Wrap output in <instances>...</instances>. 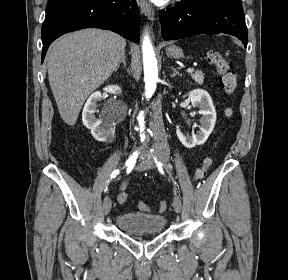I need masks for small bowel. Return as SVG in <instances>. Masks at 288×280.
Instances as JSON below:
<instances>
[{
    "instance_id": "1",
    "label": "small bowel",
    "mask_w": 288,
    "mask_h": 280,
    "mask_svg": "<svg viewBox=\"0 0 288 280\" xmlns=\"http://www.w3.org/2000/svg\"><path fill=\"white\" fill-rule=\"evenodd\" d=\"M130 183V180H125L121 183V185L118 188V198L122 195V194H126L125 190L128 187ZM121 204V202H119Z\"/></svg>"
}]
</instances>
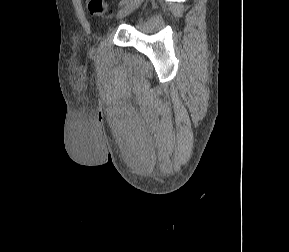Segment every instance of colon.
I'll use <instances>...</instances> for the list:
<instances>
[{"label":"colon","instance_id":"obj_1","mask_svg":"<svg viewBox=\"0 0 289 252\" xmlns=\"http://www.w3.org/2000/svg\"><path fill=\"white\" fill-rule=\"evenodd\" d=\"M84 2L92 16H102L107 12L105 0H84Z\"/></svg>","mask_w":289,"mask_h":252}]
</instances>
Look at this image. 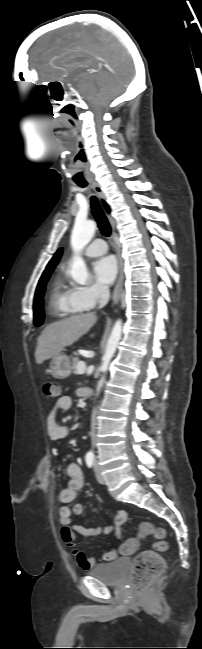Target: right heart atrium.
<instances>
[{"label": "right heart atrium", "mask_w": 202, "mask_h": 649, "mask_svg": "<svg viewBox=\"0 0 202 649\" xmlns=\"http://www.w3.org/2000/svg\"><path fill=\"white\" fill-rule=\"evenodd\" d=\"M106 296L107 289L99 284L76 289V300L84 309L94 308Z\"/></svg>", "instance_id": "right-heart-atrium-1"}]
</instances>
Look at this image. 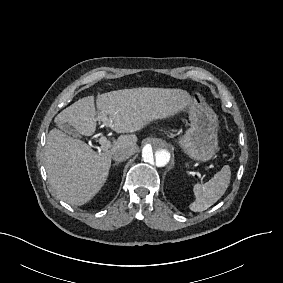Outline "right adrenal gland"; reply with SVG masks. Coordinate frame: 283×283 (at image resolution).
Listing matches in <instances>:
<instances>
[{
  "label": "right adrenal gland",
  "instance_id": "right-adrenal-gland-1",
  "mask_svg": "<svg viewBox=\"0 0 283 283\" xmlns=\"http://www.w3.org/2000/svg\"><path fill=\"white\" fill-rule=\"evenodd\" d=\"M118 164H119V163H118V162H116V163H114V164H113V166H116V165H118Z\"/></svg>",
  "mask_w": 283,
  "mask_h": 283
}]
</instances>
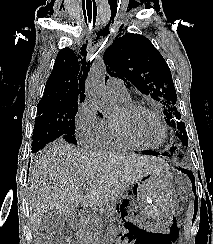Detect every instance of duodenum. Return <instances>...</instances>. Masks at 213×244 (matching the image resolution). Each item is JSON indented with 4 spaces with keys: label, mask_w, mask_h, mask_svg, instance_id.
<instances>
[{
    "label": "duodenum",
    "mask_w": 213,
    "mask_h": 244,
    "mask_svg": "<svg viewBox=\"0 0 213 244\" xmlns=\"http://www.w3.org/2000/svg\"><path fill=\"white\" fill-rule=\"evenodd\" d=\"M70 220L72 221V222H77V217H76V215H71L70 216Z\"/></svg>",
    "instance_id": "obj_1"
}]
</instances>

────

Task instructions
Omit all pictures and write out, exactly, only the lines from the line containing "Detect every instance" through the last line of the entries above.

Written response
Detect every instance of duodenum. Return <instances>...</instances>. Masks at 213×244 (matching the image resolution). Each item is JSON indented with 4 spaces with keys: label, mask_w, mask_h, mask_svg, instance_id.
<instances>
[{
    "label": "duodenum",
    "mask_w": 213,
    "mask_h": 244,
    "mask_svg": "<svg viewBox=\"0 0 213 244\" xmlns=\"http://www.w3.org/2000/svg\"><path fill=\"white\" fill-rule=\"evenodd\" d=\"M70 220L72 221V222H77V217H76V215H71L70 216Z\"/></svg>",
    "instance_id": "obj_1"
}]
</instances>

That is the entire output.